Fig. 3.

Dasatinib augments the combination of rucaparib and BETi. Drug screen utilising a 131 compound clinically focused library in combination with (a) rucaparib, (b) CPI-0610, and (c) rucaparib and CPI-0610. Depicted results are fold change vs. AUC Z-score of the single agent plus rucaparib. Highlighted in red in the dot plot are confirmatory drug hits and drug hits common within all combination arms. (d) Clonogenic assays performed in OCI-P5x and OCI-C5x cells using rucaparib (10 μM), CPI-0610 (1 μM), and dasatinib (100 nM) as single agents, in double combinations, or in triple combination. Quantitation of crystal violet staining is representative of at least three independent experiments. Data is presented as mean ± SEM: *p < 0.05, **p < 0.01, ***p < 0.001, ****p < 0.0001, ns=not significant (one- way ANOVA followed by Tukey's test). (e) Western blot analysis of phospho-SRC (Tyr 416), SRC, cyclin D1, phospho-H2AX, PARP, and cleaved PARP in response to treatment with rucaparib (10 μM), CPI-0610 (3 μM), and dasatinib (300 nM) for 48 h in OCI-P5x cells.

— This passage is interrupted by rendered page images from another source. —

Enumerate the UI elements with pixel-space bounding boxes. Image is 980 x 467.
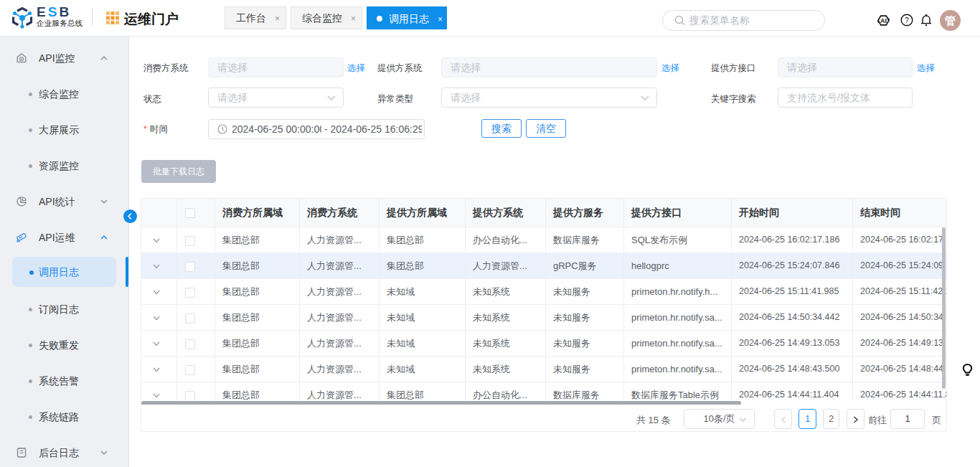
svg-text:AI: AI <box>880 17 887 24</box>
svg-text:?: ? <box>905 16 909 24</box>
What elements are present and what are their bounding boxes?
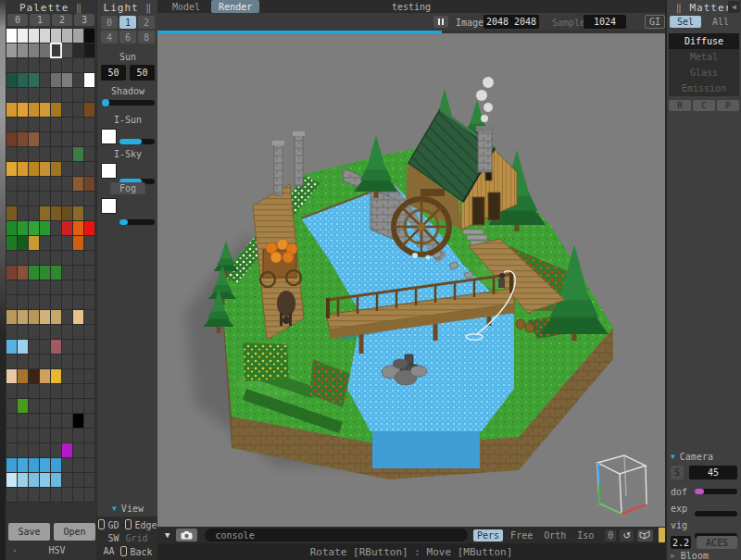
palette-cell[interactable]	[62, 414, 72, 428]
palette-cell[interactable]	[40, 147, 50, 161]
palette-cell[interactable]	[84, 103, 94, 117]
sample-value-field[interactable]: 1024	[584, 15, 626, 29]
palette-cell[interactable]	[51, 325, 61, 339]
palette-cell[interactable]	[29, 369, 39, 383]
palette-cell[interactable]	[62, 147, 72, 161]
matter-mode-glass[interactable]: Glass	[669, 65, 739, 81]
palette-cell[interactable]	[18, 443, 28, 457]
exp-slider[interactable]	[695, 511, 737, 516]
palette-cell[interactable]	[40, 488, 50, 502]
palette-cell[interactable]	[40, 103, 50, 117]
fog-button[interactable]: Fog	[110, 182, 145, 194]
palette-cell[interactable]	[6, 399, 17, 413]
palette-cell[interactable]	[84, 280, 94, 294]
palette-cell[interactable]	[84, 384, 94, 398]
palette-cell[interactable]	[84, 147, 94, 161]
palette-cell[interactable]	[40, 206, 50, 220]
palette-tab-0[interactable]: 0	[7, 14, 28, 26]
palette-cell[interactable]	[40, 266, 50, 280]
palette-cell[interactable]	[40, 221, 50, 235]
projection-tab-iso[interactable]: Iso	[573, 529, 597, 541]
palette-cell[interactable]	[62, 132, 72, 146]
palette-cell[interactable]	[84, 310, 94, 324]
palette-cell[interactable]	[73, 310, 83, 324]
palette-cell[interactable]	[62, 73, 72, 87]
palette-cell[interactable]	[51, 295, 61, 309]
palette-cell[interactable]	[18, 44, 28, 57]
palette-cell[interactable]	[73, 399, 83, 413]
palette-cell[interactable]	[18, 221, 28, 235]
palette-cell[interactable]	[29, 147, 39, 161]
view-collapse-icon[interactable]: ▼	[112, 504, 117, 513]
palette-cell[interactable]	[84, 295, 94, 309]
palette-cell[interactable]	[18, 429, 28, 442]
isun-color-swatch[interactable]	[101, 129, 117, 144]
palette-cell[interactable]	[51, 73, 61, 87]
palette-cell[interactable]	[84, 325, 94, 339]
light-level-2[interactable]: 2	[138, 16, 155, 29]
palette-cell[interactable]	[84, 399, 94, 413]
palette-cell[interactable]	[84, 458, 94, 472]
palette-cell[interactable]	[29, 132, 39, 146]
palette-cell[interactable]	[51, 103, 61, 117]
palette-cell[interactable]	[62, 355, 72, 368]
palette-cell[interactable]	[29, 251, 39, 265]
palette-cell[interactable]	[62, 384, 72, 398]
matter-button-p[interactable]: P	[717, 100, 739, 111]
palette-cell[interactable]	[62, 473, 72, 487]
palette-cell[interactable]	[40, 73, 50, 87]
palette-cell[interactable]	[51, 132, 61, 146]
palette-cell[interactable]	[18, 340, 28, 354]
palette-cell[interactable]	[18, 118, 28, 131]
shadow-slider-knob[interactable]	[102, 99, 109, 106]
palette-cell[interactable]	[29, 473, 39, 487]
palette-cell[interactable]	[73, 414, 83, 428]
palette-cell[interactable]	[40, 295, 50, 309]
palette-cell[interactable]	[6, 236, 17, 250]
palette-cell[interactable]	[40, 251, 50, 265]
palette-cell[interactable]	[51, 192, 61, 205]
palette-cell[interactable]	[84, 236, 94, 250]
palette-cell[interactable]	[29, 44, 39, 57]
open-button[interactable]: Open	[54, 523, 95, 541]
palette-cell[interactable]	[6, 310, 17, 324]
palette-cell[interactable]	[40, 384, 50, 398]
palette-cell[interactable]	[51, 340, 61, 354]
palette-cell[interactable]	[51, 147, 61, 161]
palette-cell[interactable]	[18, 147, 28, 161]
palette-cell[interactable]	[40, 414, 50, 428]
palette-cell[interactable]	[73, 177, 83, 191]
palette-cell[interactable]	[6, 473, 17, 487]
palette-cell[interactable]	[18, 355, 28, 368]
palette-cell[interactable]	[29, 443, 39, 457]
gamma-field[interactable]: 2.2	[671, 536, 691, 549]
palette-cell[interactable]	[6, 414, 17, 428]
palette-cell[interactable]	[62, 251, 72, 265]
palette-cell[interactable]	[6, 340, 17, 354]
palette-tab-1[interactable]: 1	[30, 14, 50, 26]
palette-cell[interactable]	[62, 340, 72, 354]
palette-cell[interactable]	[18, 295, 28, 309]
palette-cell[interactable]	[62, 429, 72, 442]
palette-cell[interactable]	[18, 177, 28, 191]
palette-cell[interactable]	[73, 162, 83, 176]
palette-cell[interactable]	[84, 44, 94, 57]
palette-cell[interactable]	[73, 458, 83, 472]
palette-cell[interactable]	[73, 29, 83, 43]
palette-cell[interactable]	[29, 177, 39, 191]
palette-cell[interactable]	[51, 29, 61, 43]
light-level-8[interactable]: 8	[138, 31, 155, 44]
angle-snap-button[interactable]: 0	[605, 529, 616, 541]
palette-cell[interactable]	[29, 325, 39, 339]
palette-cell[interactable]	[62, 325, 72, 339]
projection-tab-orth[interactable]: Orth	[540, 529, 570, 541]
palette-cell[interactable]	[18, 266, 28, 280]
palette-cell[interactable]	[51, 473, 61, 487]
palette-cell[interactable]	[73, 443, 83, 457]
hsv-row[interactable]: ▸ HSV	[6, 545, 96, 555]
palette-cell[interactable]	[84, 488, 94, 502]
palette-cell[interactable]	[62, 103, 72, 117]
palette-cell[interactable]	[51, 369, 61, 383]
matter-drag-handle[interactable]: ‖	[676, 3, 683, 13]
palette-cell[interactable]	[6, 355, 17, 368]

Blots shown are representative of at least three independent experiments. (f) OCI-P5x cells were treated with siRNA specific to SRC, CDK9, BRD4 or BRCA1 for 48 h. Cells were subsequently treated with rucaparib for a further 6 days before cell viability was measured. Representative of 3 independent experiments, data is presented as mean ± SEM.